O conceito de raridade é amplo e bem debatido na academia. De acordo com Rabinowitz (1986), a classificação de raridade envolve alguns atributos, como distribuição geográfica da espécie, preferência de habitat e abundância local. Tais atributos variam continuamente.

Assim, podemos entender que há diferentes tipos de raridade. Exemplo: Uma espécie pode possuir uma ampla distribuição geográfica, mas apresentar baixa abundância. Este é um tipo de raridade. Em outro, uma espécie pode apresentar restrita distribuição geográfica, porém apresentar localmente uma grande abundância. O estudo de Caiafa & Martins (2010) que investigou as formas de raridade na Mata Atlântica encontrou 45% das espécies presentes em apenas uma localidade, confirmando a forma de raridade Estenotípica como a principal (restrita distribuição geográfica).

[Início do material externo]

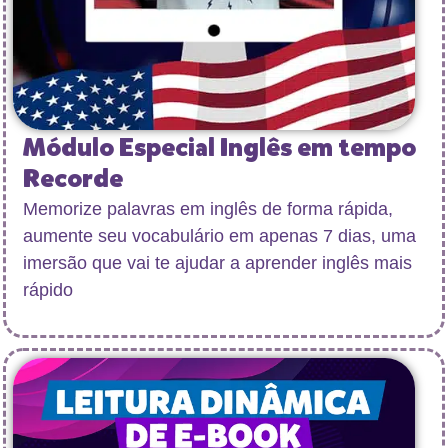
Módulo Especial Inglês em tempo
Recorde
Memorize palavras em inglês de forma rápida,
aumente seu vocabulário em apenas 7 dias, uma
imersão que vai te ajudar a aprender inglês mais
rápido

Caso você tenha interesse em saber qual a forma de raridade de cada espécie analisada neste trabalho, clique aqui!

 Neste post, apresentamos 10 espécies nativas da Mata Atlântica que são classificadas como raras em pelo menos uma das formas citadas nos trabalhos de referência acima.

Vamos a elas:

1) Chrysophyllum imperiale (Linden ex K. Koch & Fintelm.) Benth. & Hook. f.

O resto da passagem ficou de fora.